Medical experts have said a test-and-stay program in child care centers could work well, particularly if the state provides the rapid tests, which are costly. But one challenge is the state’s current high COVID transmission rates.
“Test and stay could be an excellent strategy in principle, even for childcare centers, if viral transmission was not as stratospherically high as it now is in Massachusetts,” Dr. Julia Koehler, assistant professor of pediatrics at Harvard Medical School, said in an email. “The higher the number of infected people in the community, the likelier a negative test is a false negative. So in child- or day care settings with young children, where masking and distancing is not possible, one infected child can infect the whole group.”
A 15-minute wait for test results at drop-off could complicate the morning for many working parents. But they likely will be grateful to avoid days of home quarantining, said Aisha Anderson, a mother in Stowe. Her son, Henry, who turns 2 in March, has had to stay home several times this year due to his daycare’s staffing challenges and quarantining rules.
“That was very challenging,” said Anderson, a health policy project manager.

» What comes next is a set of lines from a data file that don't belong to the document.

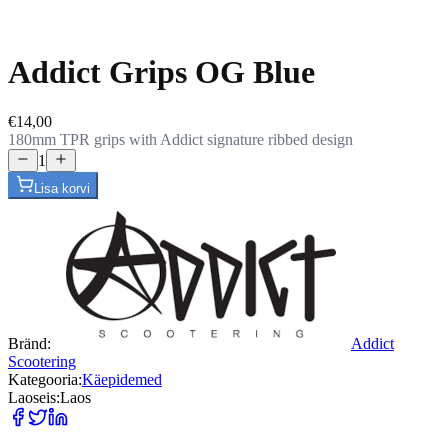
Addict Grips OG Blue
€14,00
180mm TPR grips with Addict signature ribbed design
1
Lisa korvi
Bränd
:
Addict
Scootering
Kategooria
:
Käepidemed
Laoseis
:
Laos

Though Henry handles nose swabs “like a pro” at home, Anderson said her daycare center isn’t testing children under three, because those tests must be handled by medical professionals.

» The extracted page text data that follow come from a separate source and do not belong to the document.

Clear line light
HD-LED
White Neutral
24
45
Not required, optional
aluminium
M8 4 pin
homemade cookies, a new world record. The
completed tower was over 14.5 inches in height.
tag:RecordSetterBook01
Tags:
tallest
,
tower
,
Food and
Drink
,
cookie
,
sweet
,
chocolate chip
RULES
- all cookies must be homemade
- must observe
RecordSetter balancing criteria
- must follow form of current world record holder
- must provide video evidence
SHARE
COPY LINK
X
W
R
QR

That creates the potential for another inequity in child care, as centers in affluent areas may have families who can provide that service, while others go without.

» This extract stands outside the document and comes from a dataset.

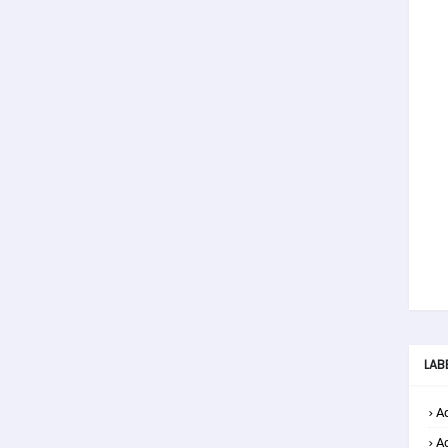
LAB
Ad
A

At Temple Beth Shalom Children’s Center in Needham, medical reserve volunteers from the community have stepped up to help, as have parents who are EMTs, nurses, or doctors, said Ellen Dietrick, senior director of learning and engagement. That has allowed all staff and nearly all children to be tested in pooled PCR tests and rapid tests twice a week, she said. The kids have grown accustomed to their “nose tickles,” she said, and teachers find the testing reassuring in a workplace filled with unvaccinated children.
Upon returning from break this week, one teacher tested positive — and was able to isolate before any exposure to the children, Dietrick said.
“How wonderful that we have the technology,” she said. “We’re in a different place than we were a year ago.”
But with numbers surging, tests may only help so much. Seven of Epiphany’s early educators are already out with COVID, Sanchez said.